This digital history project utilizes methodologies of text data analysis and distant reading to assess how local newspapers produced their own discursive representations of the U.S. and the world in response to the ideologies of American colonialism and exceptionalism embedded on the grounds of the St Louis 1904 World's Fair. 1 (Anderson 2006; Douglas 1989: xviii) The project understands the Louisiana Purchase Exposition as a complex microcosm of early-twentieth-century modernity embedded with ritualistic competition, contradictions, and tense power relations between geopolitical entities. It pushes for closer scholarly attention to how newspapers, as intermediaries of fair makers’ ideological messages and visitors’ spatial experiences, engaged with and interpreted the language of empire and American colonialism at the fair.
Newspapers relied on the ways in which multiple audiences perceived and experienced the fair exhibits in order to write their stories and produce complex representations of participating cultures and the modernizing world. By attending to the cultural commentary about the fair through the use of digital methodologies, the project argues that, in response to the power relations and discursive negotiations embedded on the fairgrounds, newspapers contributed to an "imagined geography" of the modernizing world centered around the United States as an emerging, exceptional colonial power at the turn of the century. 2 (Anderson 2006; Blevins 2014: 122-147; Lefebvre 1991; Said 1979) They did so, first, by printing placenames of the United States and the Philippines more often than every other geopolitical entity participating at the fair (see Figure 1). Second, by fostering conversations about the Philippine exhibit as a center piece of the exposition and characterizing Filipino people as a nation under American tutelage and guidance towards civilization.
The data in this project derived from newspaper clippings retrieved from the digital database Newspapers.com. The clippings were stored in JPG files that were then OCR'ed and processed as plain text data in RStudio. The collection was done through both random and proportional sampling, which means that the textual data is proportionally distributed across the three newspapers selected for collection ( The St Louis Republic, St. Louis Post-Dispatch, and St. Louis Globe-Democrat ). The data is also proportionally distributed across the seven months of the fair using a fix interval of 15 days. With a raw count of 196,336 words, the corpus serves as a significant sample of a larger process of data collection with potentially similar patterns to be explored for further research. Employing named entity recognition (NER) to extract the most frequent placenames in the corpus and using word embedding models (WEM) to explore the semantic relationships between words like “savage” and “civilization” reveals how conversations about the world’s fair in local newspapers contributed to the symbolic legitimation of the American occupation and colonial control over the Philippines.

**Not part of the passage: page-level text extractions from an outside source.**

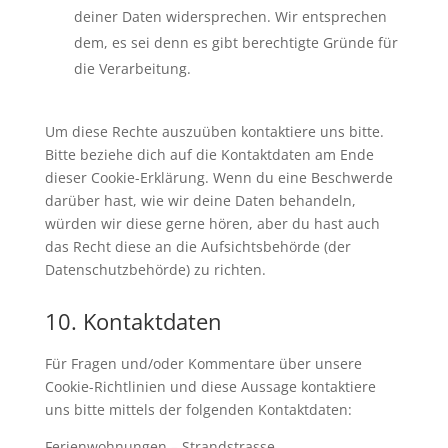
deiner Daten widersprechen. Wir entsprechen
dem, es sei denn es gibt berechtigte Gründe für
die Verarbeitung.
Um diese Rechte auszuüben kontaktiere uns bitte.
Bitte beziehe dich auf die Kontaktdaten am Ende
dieser Cookie-Erklärung. Wenn du eine Beschwerde
darüber hast, wie wir deine Daten behandeln,
würden wir diese gerne hören, aber du hast auch
das Recht diese an die Aufsichtsbehörde (der
Datenschutzbehörde) zu richten.
10. Kontaktdaten
Für Fragen und/oder Kommentare über unsere
Cookie-Richtlinien und diese Aussage kontaktiere
uns bitte mittels der folgenden Kontaktdaten:
Ferienwohnungen – Strandstrasse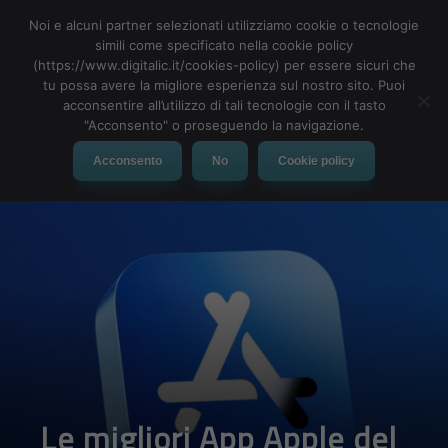
Noi e alcuni partner selezionati utilizziamo cookie o tecnologie
simili come specificato nella cookie policy
(https://www.digitalic.it/cookies-policy) per essere sicuri che
tu possa avere la migliore esperienza sul nostro sito. Puoi
MENU
acconsentire all’utilizzo di tali tecnologie con il tasto
"Acconsento" o proseguendo la navigazione.
Acconsento
No
Cookie policy
Le migliori App Apple del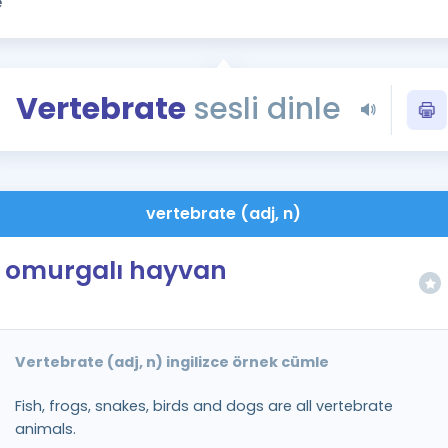
Kampanyalar
Eğitim ve Kitaplar
Blog
Vertebrate
sesli dinle
YDS - YÖKDİL Tüm S
İngilizce Gram
İngilizce Gramer
vertebrate (adj, n)
omurgalı hayvan
Vertebrate (adj, n) ingilizce örnek cümle
Fish, frogs, snakes, birds and dogs are all vertebrate
animals.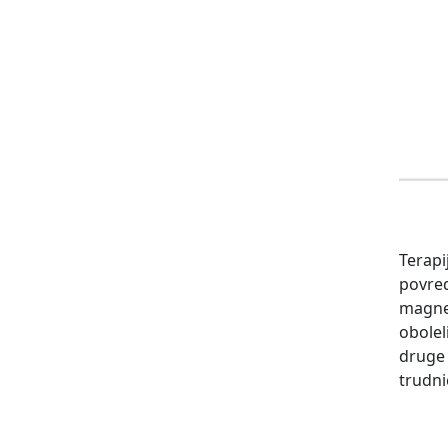
Terapi
povred
magnet
obolel
druge 
trudn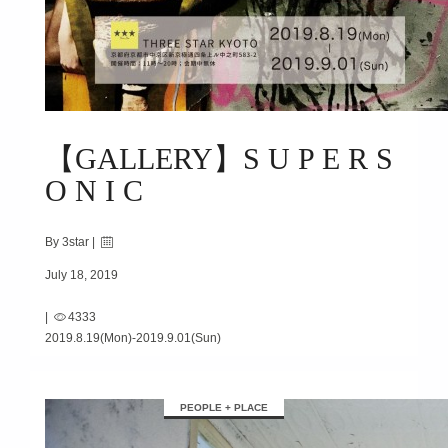
【GALLERY】S U P E R S
O N I C
By 3star |
July 18, 2019
|
4333
2019.8.19(Mon)-2019.9.01(Sun)
PEOPLE + PLACE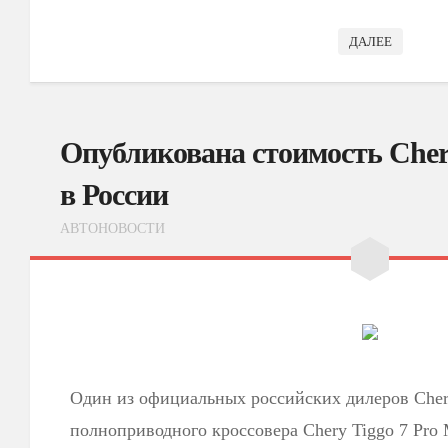
ДАЛЕЕ
Опубликована стоимость Chery
в России
АВТОНОВОСТИ
Один из официальных российских дилеров Cher
полноприводного кроссовера Chery Tiggo 7 Pr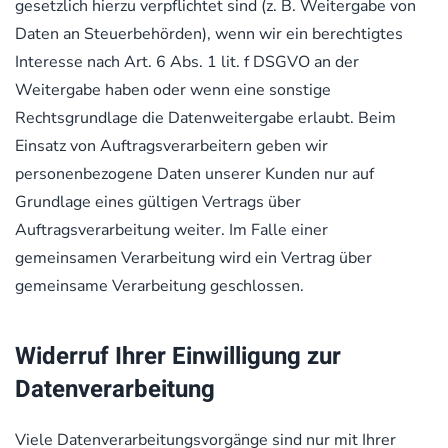
gesetzlich hierzu verpflichtet sind (z. B. Weitergabe von
Daten an Steuerbehörden), wenn wir ein berechtigtes
Interesse nach Art. 6 Abs. 1 lit. f DSGVO an der
Weitergabe haben oder wenn eine sonstige
Rechtsgrundlage die Datenweitergabe erlaubt. Beim
Einsatz von Auftragsverarbeitern geben wir
personenbezogene Daten unserer Kunden nur auf
Grundlage eines gültigen Vertrags über
Auftragsverarbeitung weiter. Im Falle einer
gemeinsamen Verarbeitung wird ein Vertrag über
gemeinsame Verarbeitung geschlossen.
Widerruf Ihrer Einwilligung zur
Datenverarbeitung
Viele Datenverarbeitungsvorgänge sind nur mit Ihrer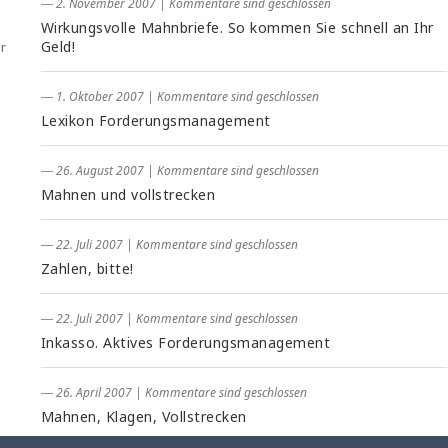
― 2. November 2007
|
Kommentare sind geschlossen
Wirkungsvolle Mahnbriefe. So kommen Sie schnell an Ihr
Geld!
r
― 1. Oktober 2007
|
Kommentare sind geschlossen
Lexikon Forderungsmanagement
― 26. August 2007
|
Kommentare sind geschlossen
Mahnen und vollstrecken
― 22. Juli 2007
|
Kommentare sind geschlossen
Zahlen, bitte!
― 22. Juli 2007
|
Kommentare sind geschlossen
Inkasso. Aktives Forderungsmanagement
― 26. April 2007
|
Kommentare sind geschlossen
Mahnen, Klagen, Vollstrecken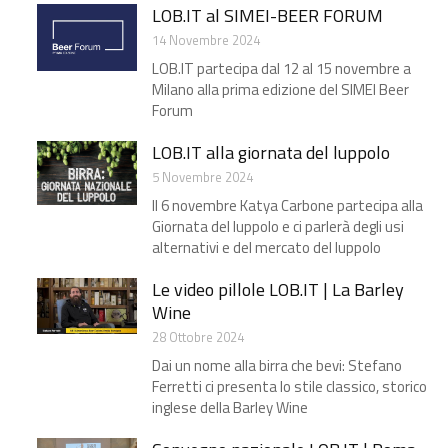
LOB.IT al SIMEI-BEER FORUM
14 Novembre 2024
LOB.IT partecipa dal 12 al 15 novembre a
Milano alla prima edizione del SIMEI Beer
Forum
LOB.IT alla giornata del luppolo
5 Novembre 2024
Il 6 novembre Katya Carbone partecipa alla
Giornata del luppolo e ci parlerà degli usi
alternativi e del mercato del luppolo
Le video pillole LOB.IT | La Barley
Wine
28 Ottobre 2024
Dai un nome alla birra che bevi: Stefano
Ferretti ci presenta lo stile classico, storico
inglese della Barley Wine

Some methodological choices and interventions on multiple levels of the research process – the data, the code, and the analysis – were necessary to mitigate issues of OCR errors, algorithmic bias, and limitations of the data. In the words of Shanon Leon, when it comes to humanistic inquiry, most data sets cannot “stand on their own without clear and thorough documentation that accounts for the many decision points along the way.” (Leon 2019: 10-11) Further, Stéfan Sinclair and Geoffrey Rockwell have argued in favor of the interpretive responsibility of humanists and historians engaging with text analysis and quantitative methodologies. They remind us that computational tools do not produce meaning; they are rather meant to “facilitate the augmented hermeneutic cycle.” (Sinclair / Rockwell 2016: 345). In this sense, without human intervention based on thorough knowledge of the input data and its historical context, the automated process of extracting named entities, for instance, would have risked misrepresenting particular geopolitical entities that participated at the fair. Beyond simply presenting the preliminary findings of this project, I hope to raise some of the methodological concerns regarding text mining for historical analysis that informed the scope of my research questions and the core argument of this project. I am currently collecting more data to expand the analysis and include other world’s fairs at the turn of the century.

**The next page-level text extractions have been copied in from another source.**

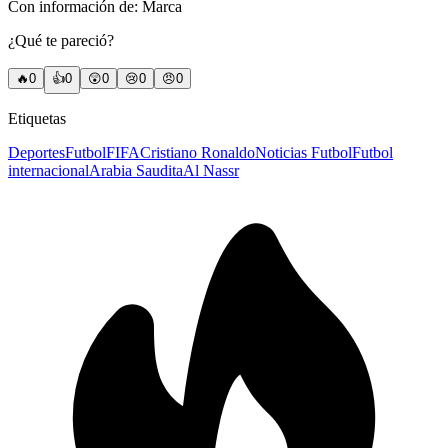
Con información de: Marca
¿Qué te pareció?
🔥
0
👍
0
😲
0
😢
0
😠
0
Etiquetas
Deportes
Futbol
FIFA
Cristiano Ronaldo
Noticias Futbol
Futbol
internacional
Arabia Saudita
Al Nassr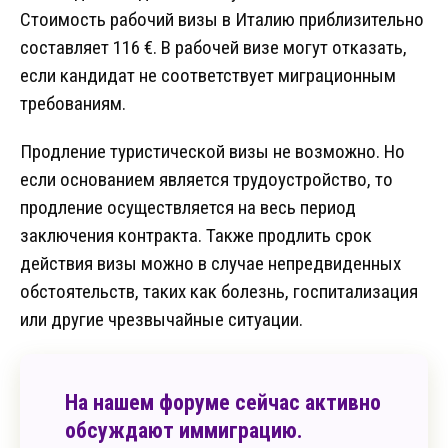
Стоимость рабочий визы в Италию приблизительно
составляет 116 €. В рабочей визе могут отказать,
если кандидат не соответствует миграционным
требованиям.
Продление туристической визы не возможно. Но
если основанием является трудоустройство, то
продление осуществляется на весь период
заключения контракта. Также продлить срок
действия визы можно в случае непредвиденных
обстоятельств, таких как болезнь, госпитализация
или другие чрезвычайные ситуации.
На нашем форуме сейчас активно
обсуждают иммиграцию.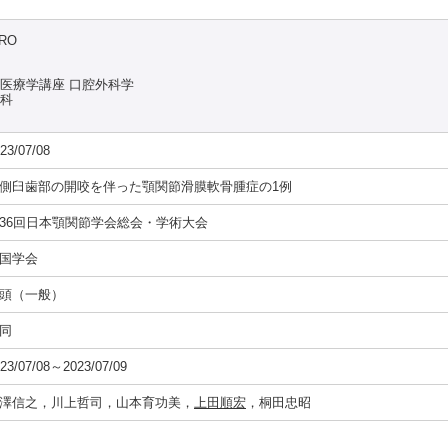
IRO
態医療学講座 口腔外科学
究科
23/07/08
側臼歯部の開咬を伴った顎関節滑膜軟骨腫症の1例
36回日本顎関節学会総会・学術大会
国学会
頭（一般）
同
23/07/08～2023/07/09
澤信之，川上哲司，山本育功美，
上田順宏
，桐田忠昭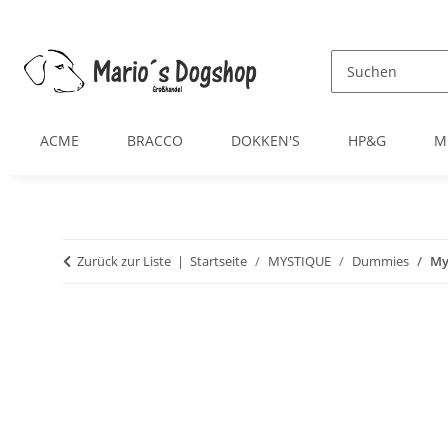
ACME
BRACCO
DOKKEN'S
HP&G
M
Zurück zur Liste
Startseite
MYSTIQUE
Dummies
My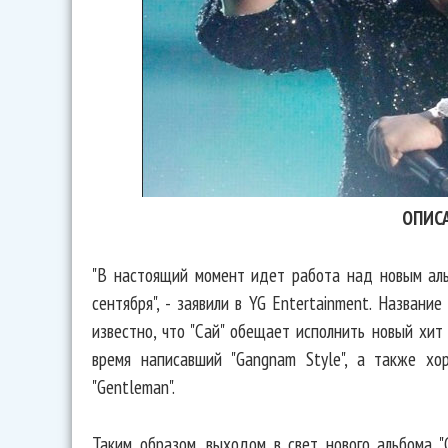
ОПИС
"В настоящий момент идет работа над новым аль
сентября", - заявили в YG Entertainment. Названи
известно, что "Сай" обещает исполнить новый хит -
время написавший "Gangnam Style", а также хо
"Gentleman".
Таким образом, выходом в свет нового альбома "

Here, the understanding of newspapers as mediators that both influence and are informed by competing values, attitudes, and ideology in the discursive dimension relies on the work of Susan J. Douglas. The mediation resulted in new discursive representations of the United States and the world, and as per Benedict Anderson’s framework, contributed to shaping “imagined communities” and their modern geography.
This project relies on Cameron Blevins’ terminology and framework to understand how newspapers “print, and thereby privilege, certain places over others.” Blevins relied on Henri Lefebvre’s notion of space as a social construct and Edward Said’s idea of imaginative geographies.” He also took into consideration Benedict Anderson’s work on imagined communities.